Start of DATA TO EXAMINE

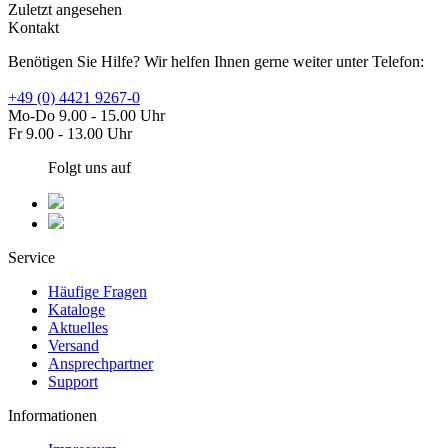
Zuletzt angesehen
Kontakt
Benötigen Sie Hilfe? Wir helfen Ihnen gerne weiter unter Telefon:
+49 (0) 4421 9267-0
Mo-Do 9.00 - 15.00 Uhr
Fr 9.00 - 13.00 Uhr
Folgt uns auf
Service
Häufige Fragen
Kataloge
Aktuelles
Versand
Ansprechpartner
Support
Informationen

End of DATA TO EXAMINE

▶ [ABOUT THIS TASK] Which lines run from the one holding "Folgt uns auf" through the end of the data? Write them out exactly, ends included, and add nothing.

▶ [SOLVED PROBLEM]
Folgt uns auf
Service
Häufige Fragen
Kataloge
Aktuelles
Versand
Ansprechpartner
Support
Informationen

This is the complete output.